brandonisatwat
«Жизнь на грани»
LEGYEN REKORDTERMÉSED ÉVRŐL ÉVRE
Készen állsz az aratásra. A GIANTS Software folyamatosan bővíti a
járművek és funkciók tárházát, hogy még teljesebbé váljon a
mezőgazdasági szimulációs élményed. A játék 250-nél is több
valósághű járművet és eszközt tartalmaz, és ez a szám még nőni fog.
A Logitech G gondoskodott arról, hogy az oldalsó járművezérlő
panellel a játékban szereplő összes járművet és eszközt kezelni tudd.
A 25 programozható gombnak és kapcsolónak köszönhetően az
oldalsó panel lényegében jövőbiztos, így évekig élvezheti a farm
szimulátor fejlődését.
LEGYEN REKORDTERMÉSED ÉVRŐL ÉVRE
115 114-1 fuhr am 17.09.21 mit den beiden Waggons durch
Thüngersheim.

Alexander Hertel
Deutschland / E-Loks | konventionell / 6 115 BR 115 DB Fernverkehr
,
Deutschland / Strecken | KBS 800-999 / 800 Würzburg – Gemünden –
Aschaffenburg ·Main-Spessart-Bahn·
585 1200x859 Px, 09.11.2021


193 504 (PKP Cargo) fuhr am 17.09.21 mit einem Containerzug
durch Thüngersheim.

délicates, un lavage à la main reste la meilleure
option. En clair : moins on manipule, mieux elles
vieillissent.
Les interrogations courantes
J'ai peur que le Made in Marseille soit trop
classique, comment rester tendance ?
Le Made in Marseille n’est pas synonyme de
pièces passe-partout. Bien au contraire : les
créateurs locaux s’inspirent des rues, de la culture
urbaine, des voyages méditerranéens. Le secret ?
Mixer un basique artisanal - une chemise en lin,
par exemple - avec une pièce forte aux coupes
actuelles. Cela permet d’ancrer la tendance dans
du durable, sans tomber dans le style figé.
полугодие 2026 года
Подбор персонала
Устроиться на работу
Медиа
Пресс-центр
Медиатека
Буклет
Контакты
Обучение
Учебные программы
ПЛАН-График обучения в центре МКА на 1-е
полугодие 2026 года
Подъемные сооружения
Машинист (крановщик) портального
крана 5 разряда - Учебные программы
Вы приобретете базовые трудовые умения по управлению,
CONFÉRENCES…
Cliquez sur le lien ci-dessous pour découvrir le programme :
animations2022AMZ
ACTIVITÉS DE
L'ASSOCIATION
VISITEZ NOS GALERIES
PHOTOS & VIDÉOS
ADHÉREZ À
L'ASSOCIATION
═══
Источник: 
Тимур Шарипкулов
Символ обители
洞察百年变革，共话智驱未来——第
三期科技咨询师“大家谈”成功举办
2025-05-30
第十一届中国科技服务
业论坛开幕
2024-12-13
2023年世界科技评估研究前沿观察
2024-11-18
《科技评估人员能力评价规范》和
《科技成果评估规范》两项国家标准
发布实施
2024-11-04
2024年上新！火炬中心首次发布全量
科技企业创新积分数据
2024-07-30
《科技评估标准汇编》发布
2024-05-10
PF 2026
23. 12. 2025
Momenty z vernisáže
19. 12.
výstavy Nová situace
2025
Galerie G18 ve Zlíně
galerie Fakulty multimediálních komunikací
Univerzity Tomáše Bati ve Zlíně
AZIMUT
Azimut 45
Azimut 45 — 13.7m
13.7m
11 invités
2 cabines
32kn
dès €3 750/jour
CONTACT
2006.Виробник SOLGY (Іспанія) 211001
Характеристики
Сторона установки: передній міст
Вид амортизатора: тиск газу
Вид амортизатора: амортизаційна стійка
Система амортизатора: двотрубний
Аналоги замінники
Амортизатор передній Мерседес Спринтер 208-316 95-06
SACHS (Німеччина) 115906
═══
__EXERCISE OBJECTIVE__
For the entries above, give only the number of lines that contain the word "Made".

__ANSWER SECTION__
2